Regardless if your are on a managed or unmanaged platform, having a broad understanding of basic memory management algorithms can pay off when working on performance critical applications. In this series of posts I will provide an overview of most fundamental garbage collection algorithms, as most garbage collection strategies are based on either one or a combination of these fundamental algorithms, to compare various algorithms, we need to look at the effect of each algorithm on throughput, latency (pause time) and space usage. We get started by looking at reference counting.
In any memory management algorithm we need to know if an object is considered live or garbage, reference counting maintains a simple invariant, any object is considered live if the number of references to that object is greater than zero. A reference to an object is created when a pointer to the object is copied from one location to another via an assigment. Each time a reference to an object is created, the objects reference count is incremented, similarly when an existing reference to an object is deleted, the reference count is decremented.
- This algorithm is simple and has the benefit of being able to be implemented as part of a library (eg C++ boost shared_ptr) a developer can use rather than being part of an underlying managed-runtime.
- It provides flexibility to use reference counting to only parts of the application and use manual or other forms of automatic memory management to other parts.
- On single core machines an advantage of reference counting is object memory is potentially freed as soon as the object is deemed garbage, this makes the algorithm deterministic and incremental in nature.
- Can work with little head room when compared to tracing garbage collectors
- There are several disadvantages, every-time a variable is changed from one pointer to another two 'reference counts' need to be update, one objects reference count is incremented while the other is decremented and then an additional check to see if the count of the decremented object has reached zero, from an applications point of view even a simple read operation would entail a store operation to memory.
- More over in a performance sensitive, memory access matters, since even reads to pointers will pollute the CPU caches by inducing extra store operations as the reference counts need to be updated. This issue is amplified on multi-core machines as increments and decrements need to synchronized by using expensive atomic instructions, which can cause lot of contention on cache lines.
- Reference counting is often used becasue of its seemingly deterministic and incremental nature, as it distributes the cost of memory management throughout the program, however there are cases where reference counting can still pause mutator threads (potentially much longer than a optimized garbage collector), for example if there is a large pointer rich, tree like structure, when the referece to the root is decremented then all references of the child objects reachable from the root must be recursively decremented and potentailly run any clean up task associated.

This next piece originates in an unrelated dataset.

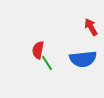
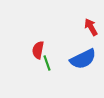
blue semicircle: rotated 20 degrees counterclockwise
green line: rotated 14 degrees clockwise
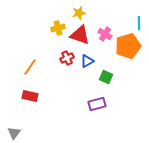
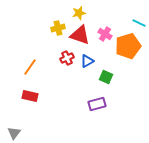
cyan line: rotated 64 degrees counterclockwise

The cost of this propotional to the size of the tree.
- The biggest disadvantage is that the basic scheme described above will not handle cyclic pointers, cyclic data structures are not uncommon in many application. However with some explicit thought and design by theen developer, references to cyclic structures can be handled by defining explicitly ownership of objects (see share_pointer, weak_pointer in C++ as example). Python uses a combination of reference counting and a partial tracing collector.
- To be used as a general purpose memory management algorithm for concurrent applications it is not enough to just ensure the integrity of reference counts alone with atomic instructions, both the reference count and the pointer load and store must happen atomically to prevent race conditions or premature reclamation. shared_ptr in C++ ensures only reference count manipulation are updated atomically, in this case the developer must take care to ensure no race conditons on pointer updates. (C++ does have atomic version of shared_ptr, atomic_shared_ptr, however the implementaion may rely on a mutex or lock-free implementations require DWCAS (Double Word Compare And Swap) support from the hardware)
In my opinion reference counting is not the best choice for a general purpose memory manager when there small reference rich structures with high rates of pointer reads or writes as reference counting incurs a write even when a pointer is read. However given it can be implemented as a part of a library and independent of the runtime of the language, it be an attractive option when restricting it to managing a smaller set of resources.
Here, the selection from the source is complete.